Micro-Transmitter Manufacturer Fined by FCC

Ramsey Electronics has been well known in micro-radio circles for selling small Part 15 transmitter kits that often function as many folks’ first introduction to unlicensed broadcasting. A few years ago Ramsey started selling transmitters that put out much more power, at least 1 watt, which greatly exceed the Part 15 limits for unlicensed operation on the FM band.

Ramsey’s way around the fact that these transmitters are illegal to operate in the US is to label the high-power kits as “export only,” and attach this disclaimer:

The end user is responsible for complying with all FCC rules & regulations within the US, or any regulations of their respective governing body.


Well, it looks like the FCC doesn’t accept Ramsey’s work-around, issuing a $25,000 fine to the company for selling unauthorized transmitters. According to the FCC, the Ramsey transmitters aren’t “type-accepted” for use on the FM band, and therefore cannot be legally sold in the US. All type-accepted equipment is inspected and approved by the FCC for its intended use.

With regard to Ramsey’s contention that the high-power transmitters are legal because the company doesn’t intend them to be used in the US, the FCC says,

This exemption, however, applies only to devices that the manufacturer actually exports. … Ramsey admits that it does not actually export all of the FM35WT and FM100BWT devices it sells. Rather, it attempts to shift the burden for compliance with the Commission’s rules entirely to the buyer by requiring the buyer to sign a certification form which purports to absolve Ramsey of any responsibility regarding the operation and redistribution of the devices.

I don’t believe Ramsey transmitters ever had the best reputation amongst microbroadcasters, mostly due to their little Part 15 kits like the infamous FM10 series. (There’s a wealth of opinions and experiences with these kits in the Usenet alt.radio.pirate archives. Here’s a link to a 1997 comparison between the Ramsey FM100–for which they were fined–and a British Veronica transmitter.

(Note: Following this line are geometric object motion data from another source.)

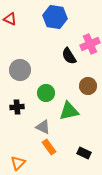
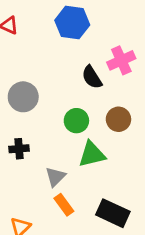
green circle: (46, 93) -> (76, 121), moved
gray triangle: (43, 127) -> (55, 177), turned 49
black rectangle: (84, 153) -> (113, 213), size x1.6

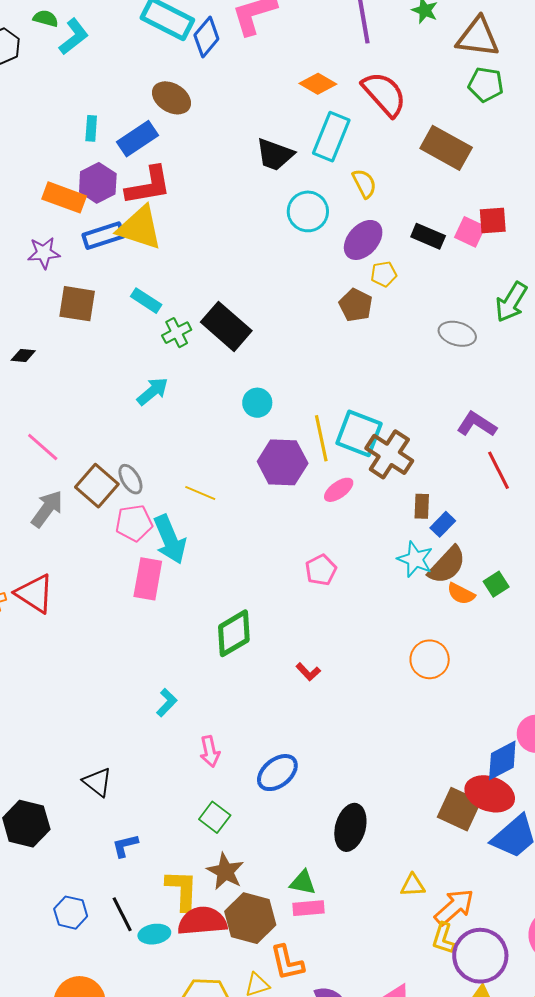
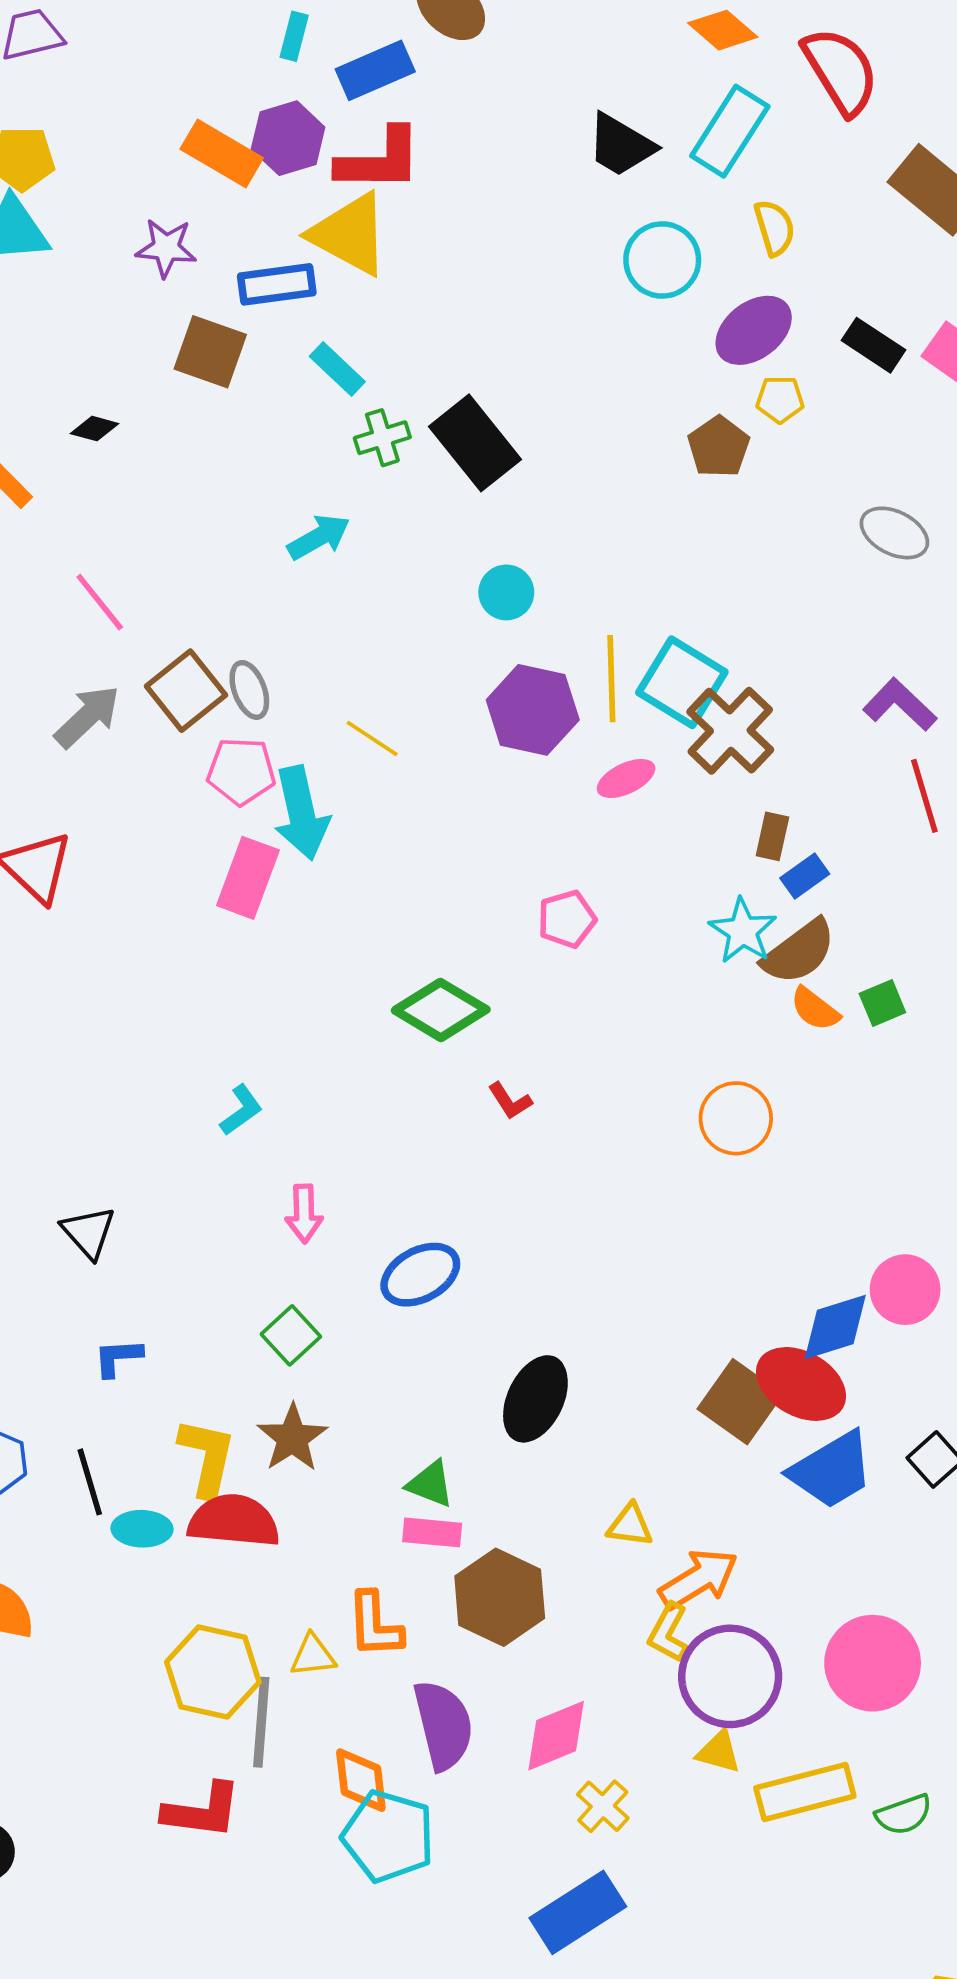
blue rectangle: (103, 236) -> (277, 284), moved
green diamond: (234, 633) -> (441, 1010), moved, turned 51
brown hexagon: (250, 918) -> (500, 1597), moved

Here’s a Google Groups link for dicussions on Ramsey’s FM10 going back at least 10 years.)

And I’m a bit surprised it took this many years for the FCC to finally take a shot at Ramsey, since they’ve been selling the higher-power kits for at least nine years. But, then again, there has been a step-up in enforcement against unlicensed broadcasting as of late.

I wonder if this action will spread to other companies that make transmitter kits available. Progressive Concepts has been making the 1/4 watt Panaxis FMX transmitter available for years on an “export only” basis — but perhaps the “export only” restriction is more true at PC than Ramsey.

However, the most well regarded micropower broadcast transmitters and kits come from England’s NRG Kits, which is a little outside the FCC’s jurisdiction.

Outfits like Ramsey are particularly vulnerable since they already make and sell FCC-inspected equipment, and so rely on continued cooperation with the Commission for their business. Apparently the FCC took that relationship and Ramsey’s record of compliance on other matters into account when it reduced the fine from $7000 per model to $3000.

Nevertheless it’s too bad to see one reliable source of FM microbroadcasting gear get taken out of the market.